Madam, you are talking way too fast and you read too much from the teleprompter, but IBM is certainly happy to have Pepsi there. Pretty cool implementation anyway. But has anybody an idea what they are using? SharePoint? But now I skip the customer experiences … it’s always the same and you can watch that by yourself.
Let’s look at the demos. I again agree with Stuart. Greenwell Bank must have a huge IT department. Many, many developers. That is probably not the impression they wanted to make.
Actually … I didn’t see any demos. If the room there was full of developers, half of them would be sleeping by now. It’s all about what you can do, but now how! Once in a while a product name comes up. Are customers happy to see that? I am not sure about that. Isn’t it about showing IBM’s products? I can only assume, that they use IBM stuff, but I didn’t see anything that explained the how and why? Did I just nod off?
Mail Next, browser-based and offline capable. Oh yessss. Looks like I wasn’t far off last week. An easier way of building apps, too? Getting even closer. Notes Client gone? Dunno, but I for the matter look forward to Mail Next. Count me in on the beta.
I also watched the session about Notes and Mail Next. Now I think Scott and Kramer should take the stage at the OGS. They made a very good interactive session.
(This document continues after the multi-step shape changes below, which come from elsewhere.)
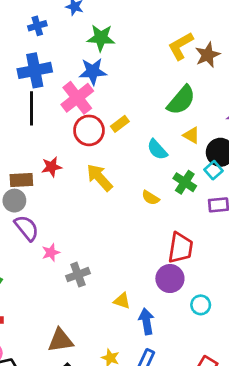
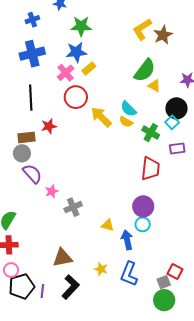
pink cross: (77, 98) -> (66, 73), size x0.7
black line: (32, 108) -> (31, 98), moved
yellow rectangle: (120, 124) -> (89, 69), moved
yellow triangle: (191, 135) -> (154, 86), moved
yellow arrow: (99, 178) -> (101, 117), moved
yellow semicircle: (150, 198) -> (126, 122), moved
red trapezoid: (180, 248) -> (150, 169), moved
cyan circle: (201, 305) -> (143, 224), moved

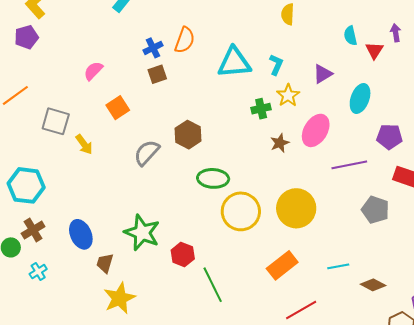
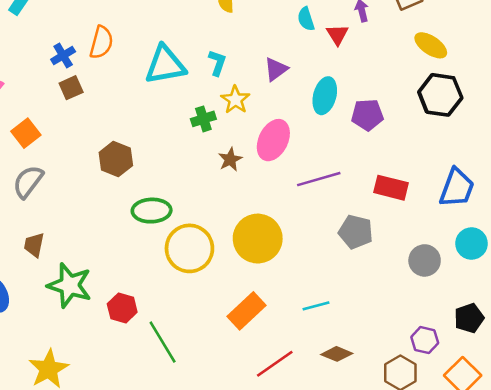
purple pentagon: (389, 137) -> (367, 115), moved
gray semicircle: (147, 153) -> (28, 182), moved
brown trapezoid: (105, 263) -> (34, 245), moved
brown diamond: (373, 285) -> (337, 354), moved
If they used the teleprompters, I did not feel it. The way they present, you actually believe it. Passion shows. If the two of them show up in the yellow bubble a bit more and pamper us partners, I am pretty sure the Ed’s shoes are not as big as they might think. A lot of the negative feelings among partners – I mean outside those exclusive circles that get invited to sign NDA’s – come from the lack of interaction.
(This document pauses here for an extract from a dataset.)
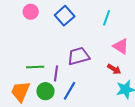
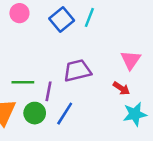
cyan line: (107, 18) -> (89, 17), moved
pink triangle: (121, 46) -> (131, 60), turned 30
On the other hand, I am still confused. There will be a Notes Next Client? Or not? Right now I am not even sure if IBM knows it.
It would be a good idea to register Kramers blog on PlanetLotus … and please open the comments. We want to tell you, when you are wrong, but also when you are right. Don’t be afraid, we normally do not bite too hard. Ed’s blood losses were acceptable and he was thinner then.
Now to wrap it up (as they say at the end), the OGS was boring. Frankly, I prefer somebody who can speak freely, if necessary just with a few cards in his/her hands. They all walk back and forth like tigers in a cage, and you just see, that they read from the teleprompter. Just once for heaven’s sake, watch a key note from Apple. That’s how it is done. Yes, it takes more time, yes, you have to rehearse it several times, but it is YOUR SHOW OF THE YEAR. Act like it is as important to you as it is for the audience. They come from all over the world to see you and hear news. They are passionate. Give them the show they deserve.
And way too many customer success stories. And for the Greenlife show, if you are not an actor, don’t act like one. It does not work. It does not look professional. You do not need to pretend somebody of an imaginary company. We all know you guys. We want to see YOU and not see you acting. Spare that for the Karaokee night. Whoever had that idea should be transferred to Nome for a winter season of penguin counting.
Now let’s see what the rest of the week brings.